Too numb, too overstretched, just too damn tired to empathise, healthcare professionals are forced to see those in their care not just as numbers in beds, or inconveniences, or moaning minnies who could have it worse.

They are forced, like an overworked waitress with a lazy boss, to experience the pain of people who have just given birth as a constant reminder of their own powerlessness in a system that they know to be broken because it is failing them too.

As things stand, everyone here is losing out. Midwives and doctors cannot practice to the standard they wish to, and to which they know women deserve. Meanwhile, a baby needs a healthy mother – physically and emotionally – to meet their needs. Their potential siblings need her too.

What everyone too often gets is a traumatised woman who has internalised the message that she does not matter.

Not her body, not her dignity, not her physical or emotional health. How many of us have had accounts of our trauma met with “a healthy baby is all that matters”, as though our health and that of our baby’s was an obvious either/or? The damage that all this this does to a woman’s emotional health can and does incapacitate her.
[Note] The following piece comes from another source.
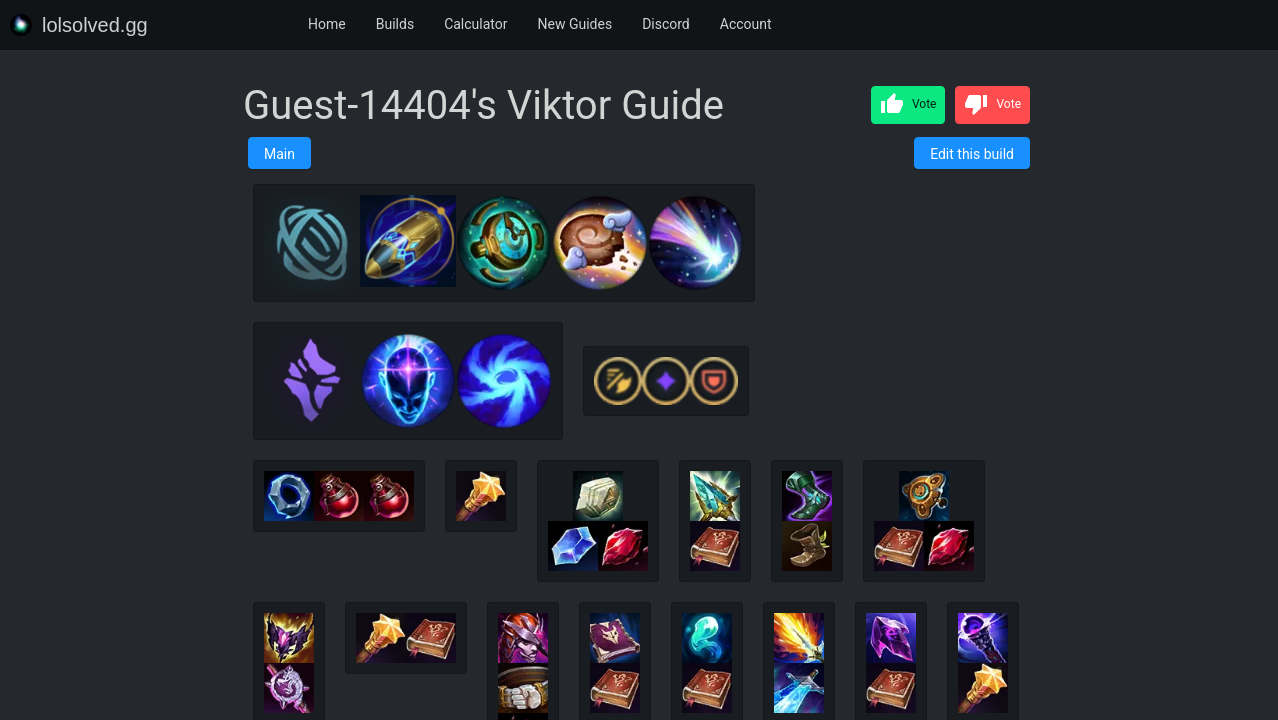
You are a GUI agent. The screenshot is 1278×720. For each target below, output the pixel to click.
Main (279, 154)
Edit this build (972, 154)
There are no easy answers here. As the NHS inches agonisingly on towards its death by a thousand cuts, it doesn’t look likely that more cash will be magicked up for those grimly holding the front lines, or for the women relying on them.

As a society, though – one in which almost 50% of us will go through this system – there are things we can do. Too often, the realities of birth and postnatal life are kept from those yet to experience it. Older women cite not wanting to ‘frighten’ expectant mothers but the truth is that ignorance will never bring us empowerment.

But silence does not protect us, it isolates us. It stops us seeking help for birth injuries, postnatal psychosis and postnatal depression. It makes us think we must be weak, or selfish, or crazy; that our experiences must be an unfortunate exception when all the
evidence points to them having become an unacceptable norm.

As those who have come through the system, we can agree to empathise with the women in our life who are yet to do so.

We can agree not to silence them with “a healthy baby is all that matters.”

We can see this not as a war between the healthcare profession and women, but as an assault on both of us.

And we can give each other the space, the solidarity, and the empathy to heal.